Ruth avoua que sans doute elle eût été dévorée de remords.

« Des remords ! s’écria miss Pecksniff, charmée de montrer un bon petit repentir qui ne lui coûtait pas grand’chose. Il m’est impossible de vous décrire le remords que j’éprouve en ce moment, même après lui avoir fait réparation en l’acceptant ! Maintenant que, prête à franchir le seuil de la vie conjugale, je suis devenue sérieuse et réfléchie, si je jette un regard rétrospectif sur mon caractère léger, si je me contemple telle que je fus quand j’étais telle que vous êtes à présent, je frémis ! je frémis ! Quelle est la conséquence de ma conduite passée ? Jusqu’à l’instant où Auguste me conduira à l’autel, il n’est pas sûr de moi. J’ai flétri les affections de son cœur, au point qu’il n’est pas sûr de moi ! Je vois ce doute qui pèse sur son esprit et qui ronge son cœur. Quels doivent être les reproches de ma conscience, après avoir réduit là l’homme que j’aime ! »

Ruth essaya d’exprimer à quel point elle était sensible à une confiance si flatteuse et si illimitée ; elle ajouta qu’elle supposait que le mariage se ferait bientôt.

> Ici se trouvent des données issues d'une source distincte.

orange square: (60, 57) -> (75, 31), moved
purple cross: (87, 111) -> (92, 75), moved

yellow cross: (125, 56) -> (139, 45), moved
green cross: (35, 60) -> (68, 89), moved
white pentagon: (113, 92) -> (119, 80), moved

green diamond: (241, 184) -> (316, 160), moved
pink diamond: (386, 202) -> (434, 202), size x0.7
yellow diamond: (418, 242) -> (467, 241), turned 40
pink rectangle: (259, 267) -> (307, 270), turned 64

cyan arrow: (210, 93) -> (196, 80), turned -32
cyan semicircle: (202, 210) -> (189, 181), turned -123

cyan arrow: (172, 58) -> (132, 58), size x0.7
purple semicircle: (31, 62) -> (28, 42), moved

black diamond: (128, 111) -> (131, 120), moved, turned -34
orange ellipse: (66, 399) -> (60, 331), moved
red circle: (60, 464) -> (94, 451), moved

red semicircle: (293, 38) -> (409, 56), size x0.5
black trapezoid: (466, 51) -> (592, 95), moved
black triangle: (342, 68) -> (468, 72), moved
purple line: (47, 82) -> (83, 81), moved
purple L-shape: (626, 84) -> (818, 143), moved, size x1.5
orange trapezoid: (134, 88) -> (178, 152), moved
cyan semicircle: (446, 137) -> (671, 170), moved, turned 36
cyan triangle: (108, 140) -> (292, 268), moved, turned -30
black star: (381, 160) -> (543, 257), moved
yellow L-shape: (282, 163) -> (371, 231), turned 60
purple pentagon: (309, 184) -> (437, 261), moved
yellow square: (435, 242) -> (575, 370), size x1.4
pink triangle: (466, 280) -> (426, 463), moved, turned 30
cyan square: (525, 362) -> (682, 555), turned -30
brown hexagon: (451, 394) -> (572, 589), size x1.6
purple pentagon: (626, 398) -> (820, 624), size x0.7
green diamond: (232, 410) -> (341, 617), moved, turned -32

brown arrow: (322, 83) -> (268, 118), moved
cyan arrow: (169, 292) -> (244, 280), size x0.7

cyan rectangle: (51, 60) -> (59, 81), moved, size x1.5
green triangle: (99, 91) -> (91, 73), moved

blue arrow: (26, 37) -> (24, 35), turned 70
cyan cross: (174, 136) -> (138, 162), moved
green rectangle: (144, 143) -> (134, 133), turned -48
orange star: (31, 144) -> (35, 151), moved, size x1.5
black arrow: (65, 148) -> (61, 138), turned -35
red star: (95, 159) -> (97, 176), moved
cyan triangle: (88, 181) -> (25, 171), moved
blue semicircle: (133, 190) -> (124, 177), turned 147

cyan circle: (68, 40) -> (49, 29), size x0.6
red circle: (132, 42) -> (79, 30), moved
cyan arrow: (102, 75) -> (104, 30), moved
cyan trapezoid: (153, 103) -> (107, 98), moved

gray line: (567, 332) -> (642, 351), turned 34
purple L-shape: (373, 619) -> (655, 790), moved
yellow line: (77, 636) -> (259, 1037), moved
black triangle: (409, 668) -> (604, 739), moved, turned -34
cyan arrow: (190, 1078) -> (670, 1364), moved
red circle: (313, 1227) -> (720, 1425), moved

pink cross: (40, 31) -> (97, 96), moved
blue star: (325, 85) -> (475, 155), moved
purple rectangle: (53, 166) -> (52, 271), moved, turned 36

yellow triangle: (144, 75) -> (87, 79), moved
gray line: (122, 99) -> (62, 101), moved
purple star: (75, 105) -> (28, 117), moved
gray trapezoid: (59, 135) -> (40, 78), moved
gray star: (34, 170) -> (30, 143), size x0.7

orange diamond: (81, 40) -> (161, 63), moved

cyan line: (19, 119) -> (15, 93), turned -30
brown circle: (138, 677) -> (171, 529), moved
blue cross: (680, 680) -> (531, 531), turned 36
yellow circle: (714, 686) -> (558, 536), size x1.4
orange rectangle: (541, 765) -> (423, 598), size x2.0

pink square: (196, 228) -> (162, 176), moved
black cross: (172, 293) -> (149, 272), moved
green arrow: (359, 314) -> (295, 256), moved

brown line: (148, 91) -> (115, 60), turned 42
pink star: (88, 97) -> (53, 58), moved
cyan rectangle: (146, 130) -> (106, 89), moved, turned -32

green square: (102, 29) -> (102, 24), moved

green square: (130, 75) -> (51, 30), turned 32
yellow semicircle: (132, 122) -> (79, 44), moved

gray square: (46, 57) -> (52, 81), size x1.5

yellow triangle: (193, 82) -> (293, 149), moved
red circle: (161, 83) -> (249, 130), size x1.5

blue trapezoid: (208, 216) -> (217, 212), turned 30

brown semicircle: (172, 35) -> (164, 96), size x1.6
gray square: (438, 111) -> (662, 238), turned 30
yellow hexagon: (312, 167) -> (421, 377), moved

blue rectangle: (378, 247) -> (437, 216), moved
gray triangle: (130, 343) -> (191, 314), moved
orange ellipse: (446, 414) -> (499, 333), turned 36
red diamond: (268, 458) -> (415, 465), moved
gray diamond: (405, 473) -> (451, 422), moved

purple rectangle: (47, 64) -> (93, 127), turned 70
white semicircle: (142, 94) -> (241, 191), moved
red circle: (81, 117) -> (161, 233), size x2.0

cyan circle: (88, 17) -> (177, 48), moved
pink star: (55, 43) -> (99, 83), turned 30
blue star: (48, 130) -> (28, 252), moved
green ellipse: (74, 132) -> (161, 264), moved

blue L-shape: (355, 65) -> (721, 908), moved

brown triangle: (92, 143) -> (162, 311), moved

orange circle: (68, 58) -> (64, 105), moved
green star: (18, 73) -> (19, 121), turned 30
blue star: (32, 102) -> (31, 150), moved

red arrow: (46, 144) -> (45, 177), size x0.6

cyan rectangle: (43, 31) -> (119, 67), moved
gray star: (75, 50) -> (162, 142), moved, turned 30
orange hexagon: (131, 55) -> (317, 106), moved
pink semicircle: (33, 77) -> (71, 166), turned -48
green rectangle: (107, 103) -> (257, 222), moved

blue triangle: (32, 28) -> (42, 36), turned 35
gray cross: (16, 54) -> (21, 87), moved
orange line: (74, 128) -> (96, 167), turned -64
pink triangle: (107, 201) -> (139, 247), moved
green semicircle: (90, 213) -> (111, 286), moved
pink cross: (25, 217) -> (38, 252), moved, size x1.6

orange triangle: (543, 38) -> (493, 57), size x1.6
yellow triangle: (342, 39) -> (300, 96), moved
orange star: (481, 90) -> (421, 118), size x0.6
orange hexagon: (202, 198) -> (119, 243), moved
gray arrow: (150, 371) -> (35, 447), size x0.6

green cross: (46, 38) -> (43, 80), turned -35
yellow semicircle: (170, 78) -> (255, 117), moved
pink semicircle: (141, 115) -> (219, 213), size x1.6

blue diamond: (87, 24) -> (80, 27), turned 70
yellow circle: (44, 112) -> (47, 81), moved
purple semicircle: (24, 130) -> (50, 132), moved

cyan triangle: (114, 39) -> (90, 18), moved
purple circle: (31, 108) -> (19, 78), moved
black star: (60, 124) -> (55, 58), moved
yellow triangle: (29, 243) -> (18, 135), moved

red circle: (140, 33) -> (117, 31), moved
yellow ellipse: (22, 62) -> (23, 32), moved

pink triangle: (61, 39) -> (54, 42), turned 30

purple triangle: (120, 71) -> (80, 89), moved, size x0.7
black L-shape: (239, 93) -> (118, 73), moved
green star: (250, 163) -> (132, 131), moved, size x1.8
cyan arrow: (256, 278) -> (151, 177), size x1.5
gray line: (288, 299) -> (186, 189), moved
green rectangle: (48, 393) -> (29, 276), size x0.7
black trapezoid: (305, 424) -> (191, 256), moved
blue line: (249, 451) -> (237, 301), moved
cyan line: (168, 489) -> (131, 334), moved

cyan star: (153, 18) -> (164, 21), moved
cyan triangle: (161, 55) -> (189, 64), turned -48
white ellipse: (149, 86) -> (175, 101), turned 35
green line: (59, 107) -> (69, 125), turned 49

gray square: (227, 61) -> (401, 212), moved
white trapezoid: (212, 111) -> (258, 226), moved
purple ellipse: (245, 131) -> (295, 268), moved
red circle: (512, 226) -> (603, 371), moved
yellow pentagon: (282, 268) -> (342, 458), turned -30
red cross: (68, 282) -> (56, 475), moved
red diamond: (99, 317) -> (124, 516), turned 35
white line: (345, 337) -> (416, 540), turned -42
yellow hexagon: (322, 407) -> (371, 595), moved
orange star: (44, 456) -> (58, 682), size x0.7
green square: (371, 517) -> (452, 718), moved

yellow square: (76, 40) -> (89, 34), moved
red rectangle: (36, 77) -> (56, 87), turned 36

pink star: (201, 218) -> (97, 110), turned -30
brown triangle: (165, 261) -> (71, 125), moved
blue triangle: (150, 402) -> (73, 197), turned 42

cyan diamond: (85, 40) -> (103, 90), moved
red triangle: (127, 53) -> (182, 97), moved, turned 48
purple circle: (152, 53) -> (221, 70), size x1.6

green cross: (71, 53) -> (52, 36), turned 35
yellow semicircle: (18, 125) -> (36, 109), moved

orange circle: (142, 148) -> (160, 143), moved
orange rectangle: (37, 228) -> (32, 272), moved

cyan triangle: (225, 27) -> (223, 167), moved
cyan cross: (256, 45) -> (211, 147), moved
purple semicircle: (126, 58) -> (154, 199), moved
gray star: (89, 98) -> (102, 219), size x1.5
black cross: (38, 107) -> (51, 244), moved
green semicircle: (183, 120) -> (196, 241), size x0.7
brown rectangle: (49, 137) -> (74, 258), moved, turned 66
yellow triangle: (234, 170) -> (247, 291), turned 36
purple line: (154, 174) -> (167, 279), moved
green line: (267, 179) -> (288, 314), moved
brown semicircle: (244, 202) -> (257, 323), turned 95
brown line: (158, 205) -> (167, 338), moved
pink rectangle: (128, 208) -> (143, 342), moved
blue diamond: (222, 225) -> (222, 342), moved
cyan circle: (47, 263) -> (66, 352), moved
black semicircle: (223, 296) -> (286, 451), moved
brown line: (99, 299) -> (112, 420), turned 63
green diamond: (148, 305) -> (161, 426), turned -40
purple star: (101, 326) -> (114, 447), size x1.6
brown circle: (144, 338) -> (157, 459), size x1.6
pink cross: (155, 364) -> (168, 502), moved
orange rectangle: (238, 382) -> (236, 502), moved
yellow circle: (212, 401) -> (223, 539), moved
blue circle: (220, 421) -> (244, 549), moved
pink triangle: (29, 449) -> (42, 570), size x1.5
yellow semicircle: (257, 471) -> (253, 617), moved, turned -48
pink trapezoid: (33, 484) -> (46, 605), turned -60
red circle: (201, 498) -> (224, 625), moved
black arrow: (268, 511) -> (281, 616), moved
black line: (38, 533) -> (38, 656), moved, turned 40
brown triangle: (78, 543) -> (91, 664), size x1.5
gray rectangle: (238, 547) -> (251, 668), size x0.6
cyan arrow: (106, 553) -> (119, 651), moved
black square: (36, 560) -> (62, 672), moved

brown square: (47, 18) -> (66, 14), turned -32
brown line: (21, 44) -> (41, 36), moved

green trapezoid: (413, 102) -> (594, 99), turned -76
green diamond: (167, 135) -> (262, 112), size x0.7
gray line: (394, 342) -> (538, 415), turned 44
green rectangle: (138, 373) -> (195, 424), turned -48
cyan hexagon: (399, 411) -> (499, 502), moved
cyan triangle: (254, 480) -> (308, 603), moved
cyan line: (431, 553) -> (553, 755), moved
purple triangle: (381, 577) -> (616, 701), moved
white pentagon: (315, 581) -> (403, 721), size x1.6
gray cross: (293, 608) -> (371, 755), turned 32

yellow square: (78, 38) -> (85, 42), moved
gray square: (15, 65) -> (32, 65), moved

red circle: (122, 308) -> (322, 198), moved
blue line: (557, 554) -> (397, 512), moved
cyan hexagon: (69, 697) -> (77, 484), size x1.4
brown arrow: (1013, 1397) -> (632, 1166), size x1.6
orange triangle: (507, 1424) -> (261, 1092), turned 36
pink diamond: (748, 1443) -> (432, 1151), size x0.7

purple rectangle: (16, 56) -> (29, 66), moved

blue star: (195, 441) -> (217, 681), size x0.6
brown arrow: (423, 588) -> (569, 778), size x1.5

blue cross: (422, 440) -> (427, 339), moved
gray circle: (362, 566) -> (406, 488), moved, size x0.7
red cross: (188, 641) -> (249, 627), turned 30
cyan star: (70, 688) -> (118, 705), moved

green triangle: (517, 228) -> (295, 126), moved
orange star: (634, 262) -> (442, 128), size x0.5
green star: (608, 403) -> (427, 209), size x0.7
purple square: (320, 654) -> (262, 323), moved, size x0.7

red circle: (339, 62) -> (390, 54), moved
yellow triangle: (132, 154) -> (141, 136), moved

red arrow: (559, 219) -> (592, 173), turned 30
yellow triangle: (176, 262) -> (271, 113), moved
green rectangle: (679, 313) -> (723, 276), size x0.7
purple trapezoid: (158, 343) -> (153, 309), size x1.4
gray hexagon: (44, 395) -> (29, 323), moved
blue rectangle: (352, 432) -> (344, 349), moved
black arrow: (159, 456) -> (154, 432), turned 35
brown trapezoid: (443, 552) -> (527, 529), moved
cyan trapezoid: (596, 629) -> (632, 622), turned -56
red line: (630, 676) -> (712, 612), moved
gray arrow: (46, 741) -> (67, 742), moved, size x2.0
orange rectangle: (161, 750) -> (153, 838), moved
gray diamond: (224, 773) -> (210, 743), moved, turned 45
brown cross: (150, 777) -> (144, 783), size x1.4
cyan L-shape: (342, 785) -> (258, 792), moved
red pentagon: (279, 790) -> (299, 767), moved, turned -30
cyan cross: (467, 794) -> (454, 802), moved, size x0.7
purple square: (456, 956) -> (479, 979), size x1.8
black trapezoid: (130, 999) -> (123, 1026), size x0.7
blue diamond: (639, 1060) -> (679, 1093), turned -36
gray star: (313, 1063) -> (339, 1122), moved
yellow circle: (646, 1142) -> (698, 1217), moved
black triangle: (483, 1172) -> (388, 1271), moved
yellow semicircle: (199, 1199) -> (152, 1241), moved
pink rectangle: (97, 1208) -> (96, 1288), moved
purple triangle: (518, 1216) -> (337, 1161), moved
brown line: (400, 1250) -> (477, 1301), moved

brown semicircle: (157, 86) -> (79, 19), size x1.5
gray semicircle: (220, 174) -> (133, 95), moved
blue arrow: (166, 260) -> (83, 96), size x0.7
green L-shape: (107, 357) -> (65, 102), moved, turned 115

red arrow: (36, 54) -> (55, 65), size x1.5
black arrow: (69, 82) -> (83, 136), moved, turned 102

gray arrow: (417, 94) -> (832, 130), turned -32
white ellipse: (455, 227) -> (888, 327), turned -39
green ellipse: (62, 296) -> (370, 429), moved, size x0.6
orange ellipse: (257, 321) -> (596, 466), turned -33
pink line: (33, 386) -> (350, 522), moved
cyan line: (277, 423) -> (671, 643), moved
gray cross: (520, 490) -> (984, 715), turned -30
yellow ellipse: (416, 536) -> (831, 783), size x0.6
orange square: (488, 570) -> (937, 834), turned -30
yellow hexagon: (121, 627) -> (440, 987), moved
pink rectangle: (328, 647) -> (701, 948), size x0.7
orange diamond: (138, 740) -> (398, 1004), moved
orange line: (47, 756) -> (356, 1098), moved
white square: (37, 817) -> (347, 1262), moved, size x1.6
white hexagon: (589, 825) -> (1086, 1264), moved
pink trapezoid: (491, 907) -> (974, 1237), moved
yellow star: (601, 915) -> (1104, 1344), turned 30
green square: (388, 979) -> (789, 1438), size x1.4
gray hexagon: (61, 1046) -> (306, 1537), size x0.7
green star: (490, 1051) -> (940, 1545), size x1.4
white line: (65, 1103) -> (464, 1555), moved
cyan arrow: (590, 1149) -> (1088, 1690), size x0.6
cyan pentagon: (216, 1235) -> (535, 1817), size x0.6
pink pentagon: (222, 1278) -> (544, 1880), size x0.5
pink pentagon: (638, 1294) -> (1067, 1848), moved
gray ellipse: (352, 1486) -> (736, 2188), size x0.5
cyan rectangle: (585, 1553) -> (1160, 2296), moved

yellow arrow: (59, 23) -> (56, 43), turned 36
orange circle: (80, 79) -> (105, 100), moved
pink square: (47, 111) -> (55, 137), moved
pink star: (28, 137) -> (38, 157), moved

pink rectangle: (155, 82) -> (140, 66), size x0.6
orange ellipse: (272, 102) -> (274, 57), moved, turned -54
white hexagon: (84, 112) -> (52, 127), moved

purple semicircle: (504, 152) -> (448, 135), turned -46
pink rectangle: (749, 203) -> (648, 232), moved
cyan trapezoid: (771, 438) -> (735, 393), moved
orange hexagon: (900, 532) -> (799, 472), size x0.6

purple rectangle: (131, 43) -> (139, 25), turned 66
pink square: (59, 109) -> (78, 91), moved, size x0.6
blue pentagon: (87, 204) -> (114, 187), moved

« Le plus tôt possible, répondit miss Pecksniff ; aussitôt que notre maison sera prête. Nous la meublons le plus vite que nous pouvons. »

Dans la même veine de confiance, miss Pecksniff donna à Ruth un inventaire général des articles achetés, de ceux qui ne l’étaient pas encore, de la toilette neuve qu’elle devait porter le jour du mariage ; de la chapelle où la cérémonie devait avoir lieu ; enfin elle passa une heure à lui communiquer en abrégé, à ce qu’elle dit, les premiers et les plus indispensables renseignements sur toutes les questions intéressantes en rapport avec cet événement.

Tandis que ceci se passait à l’arrière-garde, Tom et M. Moddle marchaient devant, bras dessus bras dessous, dans un silence profond que Tom rompit enfin, après avoir cherché pendant longtemps un sujet de conversation assez indifférent pour ne courir aucun risque d’émouvoir le cœur de M. Moddle.